The pros and cons of writers groups


Some love ‘em. Some hate ‘em. Some haven’t tried ‘em.

Writers groups can be the blessing or the curse, sometimes all wrapped up in the one session. All of the ASTT team have been part of writing workshop groups during their careers. Some of us still are.

So we’ve collated the pros and cons as we see them at this time. Let us know if these are useful and/or if you have anything to add. Our thoughts are always evolving.

The pros:

  • Regular (monthly, fortnightly, weekly?) incentives to produce work

  • Regular appraisal of your work

  • Regular discussion on ideas about writing craft

  • Regular discussion on ideas for your developing story, including ideas you, as author, haven’t thought of

  • Learning from others through feedback on your writing and on their writing

  • Support from people who (should) know your work well.

The cons:

  • Beware the opinionated and insistent member, lest they influence you unduly

  • It’s possible to start writing ‘by consensus’ if you’re not confident in your work

  • It’s also possible to start writing for your group, rather than your intended audience, because you can get instant gratification from your peer feedback

  • It can get complicated when your writers group is not the intended audience for the story, but they think they can read through that lens anyway

  • How do you know if the writers in your midst have the skills to critique your work?

  • The last ‘con’ in this list takes up more than a dot point …

Sometimes our work is not developed enough for workshopping.

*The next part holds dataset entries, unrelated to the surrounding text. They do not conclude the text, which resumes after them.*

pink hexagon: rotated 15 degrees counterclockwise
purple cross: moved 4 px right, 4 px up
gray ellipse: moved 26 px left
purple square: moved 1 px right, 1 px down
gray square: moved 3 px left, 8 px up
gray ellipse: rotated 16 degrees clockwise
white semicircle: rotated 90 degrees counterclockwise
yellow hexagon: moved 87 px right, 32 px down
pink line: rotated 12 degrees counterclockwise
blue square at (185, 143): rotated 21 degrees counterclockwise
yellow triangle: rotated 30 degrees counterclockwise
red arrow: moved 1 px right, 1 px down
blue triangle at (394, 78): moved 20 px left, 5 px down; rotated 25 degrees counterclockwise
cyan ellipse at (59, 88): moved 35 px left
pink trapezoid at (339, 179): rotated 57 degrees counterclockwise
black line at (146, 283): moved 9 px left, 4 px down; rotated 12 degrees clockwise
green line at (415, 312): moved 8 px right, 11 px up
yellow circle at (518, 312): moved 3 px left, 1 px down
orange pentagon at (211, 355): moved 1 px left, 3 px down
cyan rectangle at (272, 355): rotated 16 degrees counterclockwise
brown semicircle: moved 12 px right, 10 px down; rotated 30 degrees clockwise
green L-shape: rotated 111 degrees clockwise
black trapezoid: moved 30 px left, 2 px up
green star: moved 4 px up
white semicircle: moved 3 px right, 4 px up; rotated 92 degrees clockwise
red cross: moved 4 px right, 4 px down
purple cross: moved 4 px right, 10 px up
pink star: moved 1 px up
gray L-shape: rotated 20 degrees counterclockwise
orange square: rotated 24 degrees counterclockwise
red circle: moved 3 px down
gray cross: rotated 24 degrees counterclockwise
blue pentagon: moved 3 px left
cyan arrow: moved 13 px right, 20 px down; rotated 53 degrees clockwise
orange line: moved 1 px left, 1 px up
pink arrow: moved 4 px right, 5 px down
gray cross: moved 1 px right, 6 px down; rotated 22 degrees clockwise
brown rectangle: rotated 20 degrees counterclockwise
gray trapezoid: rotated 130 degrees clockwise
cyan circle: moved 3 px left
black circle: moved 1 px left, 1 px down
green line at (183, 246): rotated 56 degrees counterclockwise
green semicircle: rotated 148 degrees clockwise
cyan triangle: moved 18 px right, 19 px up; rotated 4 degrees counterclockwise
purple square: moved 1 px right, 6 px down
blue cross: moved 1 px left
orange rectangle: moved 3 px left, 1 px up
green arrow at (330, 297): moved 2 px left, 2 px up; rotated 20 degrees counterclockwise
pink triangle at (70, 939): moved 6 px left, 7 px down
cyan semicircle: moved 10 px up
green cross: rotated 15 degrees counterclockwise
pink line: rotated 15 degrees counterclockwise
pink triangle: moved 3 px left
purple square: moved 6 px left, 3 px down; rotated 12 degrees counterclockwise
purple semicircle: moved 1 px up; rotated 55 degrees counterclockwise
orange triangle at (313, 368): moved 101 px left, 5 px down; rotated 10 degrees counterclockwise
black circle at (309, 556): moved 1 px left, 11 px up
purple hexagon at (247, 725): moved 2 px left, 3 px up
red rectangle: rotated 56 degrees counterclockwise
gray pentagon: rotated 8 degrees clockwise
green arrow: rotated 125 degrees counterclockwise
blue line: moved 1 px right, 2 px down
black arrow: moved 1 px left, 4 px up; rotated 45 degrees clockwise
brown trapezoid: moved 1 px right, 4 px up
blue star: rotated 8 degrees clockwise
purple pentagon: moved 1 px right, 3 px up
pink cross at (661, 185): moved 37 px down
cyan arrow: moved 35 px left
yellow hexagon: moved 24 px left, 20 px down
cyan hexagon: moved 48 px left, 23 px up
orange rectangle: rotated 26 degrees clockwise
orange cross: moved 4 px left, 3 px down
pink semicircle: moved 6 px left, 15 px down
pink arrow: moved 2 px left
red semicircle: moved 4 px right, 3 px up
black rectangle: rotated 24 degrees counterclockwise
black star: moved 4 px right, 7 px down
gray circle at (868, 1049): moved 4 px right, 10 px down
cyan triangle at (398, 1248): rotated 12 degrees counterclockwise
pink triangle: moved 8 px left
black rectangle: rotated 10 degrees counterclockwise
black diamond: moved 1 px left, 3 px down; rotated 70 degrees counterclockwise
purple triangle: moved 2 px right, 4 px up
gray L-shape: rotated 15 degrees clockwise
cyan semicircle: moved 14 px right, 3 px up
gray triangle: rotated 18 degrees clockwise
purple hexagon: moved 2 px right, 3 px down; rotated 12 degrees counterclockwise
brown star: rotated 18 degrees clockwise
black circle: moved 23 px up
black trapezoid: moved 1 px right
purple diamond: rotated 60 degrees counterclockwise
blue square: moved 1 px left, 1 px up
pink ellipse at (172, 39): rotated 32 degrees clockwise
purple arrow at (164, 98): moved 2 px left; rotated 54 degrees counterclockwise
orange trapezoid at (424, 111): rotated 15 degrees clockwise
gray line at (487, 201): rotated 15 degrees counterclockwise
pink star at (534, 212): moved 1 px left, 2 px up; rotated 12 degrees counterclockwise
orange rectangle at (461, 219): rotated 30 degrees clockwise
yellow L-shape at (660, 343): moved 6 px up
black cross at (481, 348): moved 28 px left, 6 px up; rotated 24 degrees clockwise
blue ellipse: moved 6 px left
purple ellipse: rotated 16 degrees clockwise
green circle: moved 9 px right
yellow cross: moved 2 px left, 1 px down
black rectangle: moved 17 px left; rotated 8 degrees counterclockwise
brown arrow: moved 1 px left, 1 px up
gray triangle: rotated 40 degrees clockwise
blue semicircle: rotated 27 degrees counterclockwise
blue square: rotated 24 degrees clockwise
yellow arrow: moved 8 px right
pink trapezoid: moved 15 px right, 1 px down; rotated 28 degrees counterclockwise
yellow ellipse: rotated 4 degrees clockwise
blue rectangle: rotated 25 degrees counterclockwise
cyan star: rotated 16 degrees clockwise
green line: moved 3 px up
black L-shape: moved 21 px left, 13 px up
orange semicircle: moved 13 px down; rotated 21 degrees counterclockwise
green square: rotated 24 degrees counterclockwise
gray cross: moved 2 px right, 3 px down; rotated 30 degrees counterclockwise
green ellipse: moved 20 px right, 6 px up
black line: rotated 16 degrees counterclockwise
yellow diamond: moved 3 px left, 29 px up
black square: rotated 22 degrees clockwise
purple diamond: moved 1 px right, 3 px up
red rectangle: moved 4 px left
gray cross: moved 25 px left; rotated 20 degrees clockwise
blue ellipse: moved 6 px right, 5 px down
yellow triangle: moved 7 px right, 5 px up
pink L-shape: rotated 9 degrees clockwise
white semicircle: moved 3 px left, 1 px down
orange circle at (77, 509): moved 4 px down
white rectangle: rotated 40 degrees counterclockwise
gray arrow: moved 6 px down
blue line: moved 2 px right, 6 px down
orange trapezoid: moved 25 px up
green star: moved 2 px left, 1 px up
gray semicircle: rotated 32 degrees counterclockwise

The ideas are still forming. The voice is half-there. The characters are keen but not yet settled.

In this case it’s possible that your writing peer group can pressure you into bringing work for ‘shopping before it’s ready. Alternatively, our egos might force us to submit work prematurely, because we want, want, want to hear something – anything – to keep us motivated to write. In both cases, bringing half-baked work can lead to criticism of the idea, not the writing, which can stop juicy thoughts in their tracks. On the other hand, a mature, thoughtful writers group can engage in the ideas for their sake, which can be fruitful and stimulating.

So, as you’ll read, the pros of writing groups are that they’re regular reasons to cough up, to write and to show up with your writing for feedback and discourse. Cons seem to be about being wary of the type and timing of the feedback.

Yet many of the cons can be in your control – you can ask for feedback on a certain aspect of the new work, while acknowledging that another part of the writing is ‘not there yet’ so flagging to leave that alone ;-). More broadly, you can select group members carefully, and leave if you don’t feel safe.

At their best, a writers group is a pride of trusted confidantes, who each understand your aims and respond to your challenges of the story you’re telling and are not afraid to compassionately share their experience of what they read.